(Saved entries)
+ + + + + + +

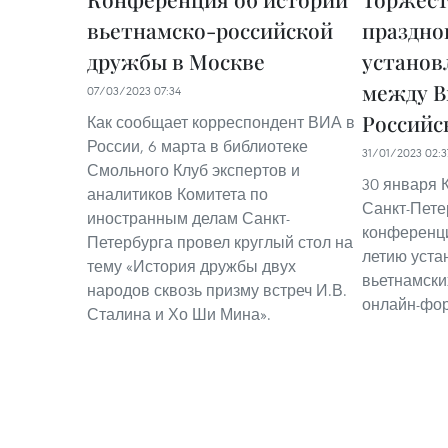
вьетнамско-российской
праздно
дружбы в Москве
установ
между В
07/03/2023 07:34
Российс
Как сообщает корреспондент ВИА в
России, 6 марта в библиотеке
31/01/2023 02:3
Смольного Клуб экспертов и
30 января 
аналитиков Комитета по
Санкт-Пете
иностранным делам Санкт-
конференци
Петербурга провел круглый стол на
летию уста
тему «История дружбы двух
вьетнамски
народов сквозь призму встреч И.В.
онлайн-фор
Сталина и Хо Ши Мина».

+ + + + + + +

[What this task involves]: Only lines containing the word "дружбы" should appear in the answer, and every such line from the records above must be there.

[Expected answer]:
дружбы в Москве
тему «История дружбы двух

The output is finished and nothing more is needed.